Aradan beş dakika gibi bir süre geçtikten sonra, uyumak üzereydim ki kapı çaldı. Yavaşça ayağa kalkıp kapıya doğru yürüdüm. Yürümek benim için azıcık sancılı olmuştu; hâlâ bazı kaslarım bana acı verebiliyordu çünkü.

Kapıya varıp kapıyı açtığımda, karşımda sadece Ashton'ı değil, Calum'ı da buldum. Ashton'ın yüzü asıktı, Calum ise Ashton'a şirin denilebilecek bakışlar atıyordu.

"Burada ne işin var?" dedim Calum'a bakarak. Soruma oflayarak karşılık verdi. "Bana olan sevginiz gözlerimi yaşartıyor gerçekten. Hani ben yokken bir şeyler için icraata geçtiğinizi bilsem, beni sevmemenizi de sorun etmeyeceğim. Ama yok, yok yani."

Ashton'a bakıp imalı imalı güldüm. O da bana aynı gülümsemeyle bakıyordu. Calum tabii ki de bunu fark etti. "Ne oluyor?" diye sordu. "Ne kaçırdım? Neden gülüyorsunuz?"

"Yok bir şey." Gülümsememi bastırmaya çalıştım; ama başarılı olamadım. Kapının önünden çekilip geçmeleri için yol açtım. "İçeri geçsenize."

Ashton elindeki poşetlerle mutfağa doğru ilerlerken ben de Calum ile salona geçtim. O salondaki geniş koltuğa yayılırken, ben de teklide oturmayı tercih ettim. Tabii tam oturduğum sırada kasıklarıma öyle bir sancı girdi ki, inlememek için kendimi zor tutmuştum. Calum'ın şüphe dolu gözleri üzerimdeydi. "Bir şeyin mi var GZ, hasta falan mı oldun?"

Kafamı olumsuz anlamda salladım. "Yo, nereden çıkardın?"

Omuz silkti. "Bilmem."

"Ben iyiyim," dedim ve gülümsedim. "Beni boş ver de, seni buraya hangi rüzgâr attı, onu söyle Shaggy."

"Ashton'ın garip bir alışveriş yaptığına dair bir mesaj aldım, ben de onu sokakta yakaladım. Sana geleceğini söylediğinde de peşine takıldım işte."

Söylediklerinde sadece bir noktaya takılmıştım. "Ashton'ın garip bir alışveriş yaptığına dair bir mesaj mı aldın?"
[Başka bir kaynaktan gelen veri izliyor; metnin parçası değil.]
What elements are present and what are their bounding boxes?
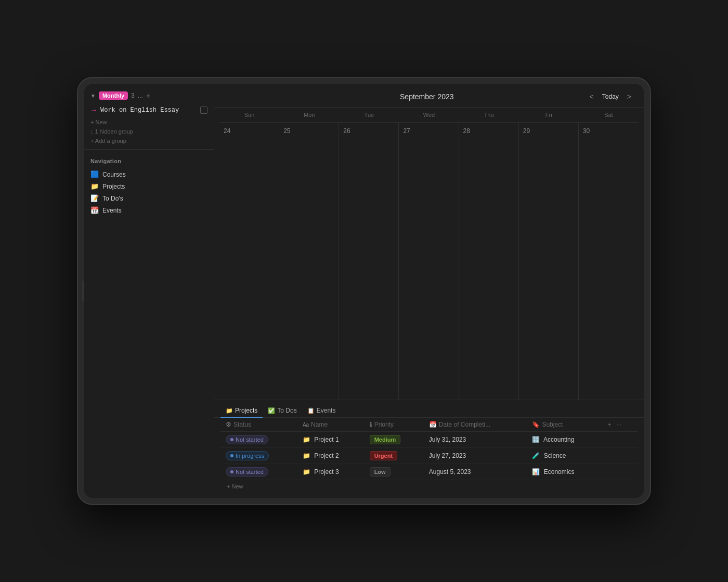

"Evet, benim her yerde casuslarım vardır da." Bana göz kırptı.

"Peki, casusların sana Ashton'ın ne aldığını söyledi?"

Cevap verirken tereddüt etmedi. "Bolca dondurma ve şey... Prezervatif."

"Ona almamasını söylemiştim," diye mırıldandım kendi kendime. Calum bunu duymuş muydu bilmiyordum, ama kocaman gülümsedi. "Başta Ashton'ın seni aldattığını düşünüp delirmek üzereydim ki, o prezervatiflerle doğruca senin evinin yolunu tuttuğunu gördüm. Ne âlemdesiniz diye yoklamak için de peşine takılayım dedim. Ee, prezervatifler yakın bir tarihte sevişeceğiniz anlamına mı geliyor?"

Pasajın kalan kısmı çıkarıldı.